This scenario trains on the 128×128 × 36 steps lightweight dataset (~50× smaller than full resolution). It is the recommended starting point for verifying your setup before committing to full training.

UrbanFlood24 Lite

Download the lite dataset (Section 2), then:

cd code   # the inner code directory
python main.py --exp_config configs/lite.yaml

Multi-GPU (DDP via torchrun)

CUDA_VISIBLE_DEVICES=0,1 torchrun --nproc_per_node=2 main.py \
    --exp_config configs/lite.yaml

DDP gradients are averaged automatically across GPUs; effective batch size = batch_size × world_size. Linux only (NCCL backend).
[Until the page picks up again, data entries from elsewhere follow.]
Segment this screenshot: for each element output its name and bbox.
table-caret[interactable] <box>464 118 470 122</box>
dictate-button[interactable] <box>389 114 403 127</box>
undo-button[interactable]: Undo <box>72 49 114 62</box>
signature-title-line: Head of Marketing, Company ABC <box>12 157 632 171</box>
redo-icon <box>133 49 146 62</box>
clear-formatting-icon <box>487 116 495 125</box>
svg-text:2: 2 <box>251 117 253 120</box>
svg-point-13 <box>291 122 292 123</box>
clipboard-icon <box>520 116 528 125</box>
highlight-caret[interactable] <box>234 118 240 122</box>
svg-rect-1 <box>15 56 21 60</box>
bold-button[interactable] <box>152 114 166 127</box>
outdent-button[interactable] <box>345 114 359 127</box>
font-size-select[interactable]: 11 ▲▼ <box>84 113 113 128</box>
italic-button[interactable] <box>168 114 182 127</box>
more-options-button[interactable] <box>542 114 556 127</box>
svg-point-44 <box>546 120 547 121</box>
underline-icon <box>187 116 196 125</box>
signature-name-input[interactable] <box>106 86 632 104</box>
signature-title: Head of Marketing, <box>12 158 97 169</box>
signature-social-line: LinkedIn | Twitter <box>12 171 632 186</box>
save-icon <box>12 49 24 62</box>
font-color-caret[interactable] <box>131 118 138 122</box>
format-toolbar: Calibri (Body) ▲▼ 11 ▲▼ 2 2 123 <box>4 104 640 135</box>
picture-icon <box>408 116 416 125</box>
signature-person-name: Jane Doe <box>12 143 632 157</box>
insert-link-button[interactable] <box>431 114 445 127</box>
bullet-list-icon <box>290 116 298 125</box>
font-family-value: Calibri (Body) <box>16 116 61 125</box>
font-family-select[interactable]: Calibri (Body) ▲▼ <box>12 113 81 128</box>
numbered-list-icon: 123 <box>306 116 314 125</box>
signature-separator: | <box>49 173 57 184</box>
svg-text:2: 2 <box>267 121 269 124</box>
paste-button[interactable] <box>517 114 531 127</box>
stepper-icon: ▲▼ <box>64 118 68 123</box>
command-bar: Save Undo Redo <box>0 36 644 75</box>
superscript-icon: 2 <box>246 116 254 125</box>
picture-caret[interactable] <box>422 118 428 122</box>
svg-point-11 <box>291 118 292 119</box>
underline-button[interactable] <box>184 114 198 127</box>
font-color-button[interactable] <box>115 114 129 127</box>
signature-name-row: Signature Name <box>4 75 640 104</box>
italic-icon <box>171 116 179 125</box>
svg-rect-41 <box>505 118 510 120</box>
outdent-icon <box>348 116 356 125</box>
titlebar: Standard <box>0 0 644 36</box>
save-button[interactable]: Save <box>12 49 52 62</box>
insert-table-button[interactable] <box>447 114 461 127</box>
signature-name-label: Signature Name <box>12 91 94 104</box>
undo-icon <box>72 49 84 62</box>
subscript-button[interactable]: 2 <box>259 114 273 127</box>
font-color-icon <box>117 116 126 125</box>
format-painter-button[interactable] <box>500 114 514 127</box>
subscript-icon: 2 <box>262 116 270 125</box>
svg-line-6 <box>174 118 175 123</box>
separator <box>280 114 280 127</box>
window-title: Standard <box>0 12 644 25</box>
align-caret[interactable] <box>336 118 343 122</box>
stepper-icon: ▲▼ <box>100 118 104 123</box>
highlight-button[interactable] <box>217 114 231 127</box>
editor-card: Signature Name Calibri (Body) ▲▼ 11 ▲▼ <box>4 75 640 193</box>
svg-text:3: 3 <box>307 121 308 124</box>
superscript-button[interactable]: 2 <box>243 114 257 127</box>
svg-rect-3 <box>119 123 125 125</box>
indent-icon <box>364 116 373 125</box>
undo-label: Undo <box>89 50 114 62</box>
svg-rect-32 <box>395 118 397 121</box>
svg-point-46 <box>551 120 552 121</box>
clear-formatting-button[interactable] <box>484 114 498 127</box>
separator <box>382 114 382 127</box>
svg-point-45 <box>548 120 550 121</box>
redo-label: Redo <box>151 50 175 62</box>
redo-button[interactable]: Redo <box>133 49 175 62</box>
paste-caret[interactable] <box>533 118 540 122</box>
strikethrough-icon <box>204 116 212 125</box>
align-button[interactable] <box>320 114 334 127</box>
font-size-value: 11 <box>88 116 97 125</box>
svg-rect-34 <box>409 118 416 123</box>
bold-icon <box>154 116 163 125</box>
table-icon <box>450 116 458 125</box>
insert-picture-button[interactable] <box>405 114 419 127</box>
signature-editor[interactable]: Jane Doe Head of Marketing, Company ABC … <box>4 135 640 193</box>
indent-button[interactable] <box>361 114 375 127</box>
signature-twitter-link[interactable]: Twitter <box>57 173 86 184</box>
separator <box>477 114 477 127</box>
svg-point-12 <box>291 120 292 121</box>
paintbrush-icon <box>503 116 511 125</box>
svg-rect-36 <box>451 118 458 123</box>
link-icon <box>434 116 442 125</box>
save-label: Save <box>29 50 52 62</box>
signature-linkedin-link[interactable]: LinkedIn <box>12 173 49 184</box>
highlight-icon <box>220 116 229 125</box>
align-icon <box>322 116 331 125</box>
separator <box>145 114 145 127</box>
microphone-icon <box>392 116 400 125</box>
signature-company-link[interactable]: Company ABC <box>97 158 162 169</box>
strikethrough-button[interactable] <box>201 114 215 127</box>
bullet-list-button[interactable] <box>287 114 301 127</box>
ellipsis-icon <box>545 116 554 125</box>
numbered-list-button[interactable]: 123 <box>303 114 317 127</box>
On Windows use single-GPU.

Outputs

The script creates exp/<timestamp>/ with:

exp/<timestamp>/
├── save_model/     ← model checkpoints (.pth.tar)
├── save_train_loss/
├── save_res_data/
└── figs/           ← test visualizations (if test: true in config)
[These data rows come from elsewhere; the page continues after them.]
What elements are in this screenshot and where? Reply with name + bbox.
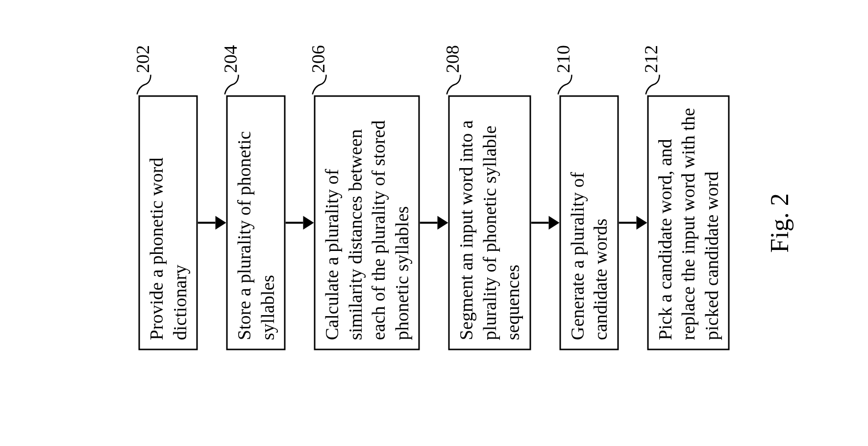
- step-box-204: Store a plurality of phonetic syllables: [226, 96, 286, 350]
- step-text: Generate a plurality of candidate words: [567, 172, 611, 340]
- step-202-wrapper: Provide a phonetic word dictionary 202: [139, 96, 198, 350]
- step-box-210: Generate a plurality of candidate words: [559, 96, 619, 350]
- step-label-204: 204: [226, 45, 241, 96]
- step-text: Pick a candidate word, and replace the i…: [654, 108, 721, 340]
- step-label-202: 202: [139, 45, 153, 96]
- arrow-icon: [286, 216, 314, 230]
- step-id: 208: [441, 45, 463, 73]
- step-text: Calculate a plurality of similarity dist…: [322, 121, 412, 340]
- step-210-wrapper: Generate a plurality of candidate words …: [559, 96, 619, 350]
- step-label-212: 212: [647, 45, 662, 96]
- diagram-rotated-container: Provide a phonetic word dictionary 202 S…: [211, 0, 657, 446]
- step-text: Segment an input word into a plurality o…: [456, 120, 523, 340]
- step-204-wrapper: Store a plurality of phonetic syllables …: [226, 96, 286, 350]
- label-connector-icon: [139, 76, 153, 96]
- step-box-202: Provide a phonetic word dictionary: [139, 96, 198, 350]
- step-label-208: 208: [448, 45, 463, 96]
- flowchart: Provide a phonetic word dictionary 202 S…: [139, 96, 730, 350]
- arrow-icon: [619, 216, 647, 230]
- step-box-206: Calculate a plurality of similarity dist…: [314, 96, 420, 350]
- step-206-wrapper: Calculate a plurality of similarity dist…: [314, 96, 420, 350]
- label-connector-icon: [448, 76, 463, 96]
- step-id: 212: [640, 45, 662, 73]
- arrow-icon: [420, 216, 448, 230]
- step-id: 202: [131, 45, 153, 73]
- step-label-210: 210: [559, 45, 574, 96]
- label-connector-icon: [226, 76, 241, 96]
- step-box-208: Segment an input word into a plurality o…: [448, 96, 531, 350]
- step-208-wrapper: Segment an input word into a plurality o…: [448, 96, 531, 350]
- label-connector-icon: [559, 76, 574, 96]
- arrow-icon: [198, 216, 226, 230]
- step-label-206: 206: [314, 45, 329, 96]
- step-id: 210: [552, 45, 574, 73]
- step-text: Store a plurality of phonetic syllables: [234, 131, 278, 340]
- label-connector-icon: [647, 76, 662, 96]
- step-id: 206: [307, 45, 328, 73]
- label-connector-icon: [314, 76, 329, 96]
- step-212-wrapper: Pick a candidate word, and replace the i…: [647, 96, 730, 350]
- step-box-212: Pick a candidate word, and replace the i…: [647, 96, 730, 350]
- step-text: Provide a phonetic word dictionary: [146, 157, 190, 340]
- step-id: 204: [219, 45, 241, 73]
- arrow-icon: [531, 216, 559, 230]
- figure-caption: Fig. 2: [765, 193, 794, 252]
Note the generated <timestamp> — you will need it to run inference on your own trained model:

python test.py --exp_config configs/lite.yaml \
               --timestamp  <your_timestamp>

6. Scenario C — LarNO Datasets Training (Futian & UKEA)

Requirements: LarNO dataset (Section 2)  |  ≥ 8–16 GB VRAM  |  2–25 h on RTX 4090

Futian (Shenzhen, China)

~25 h on RTX 4090 (1000 epochs, 400×560 grid)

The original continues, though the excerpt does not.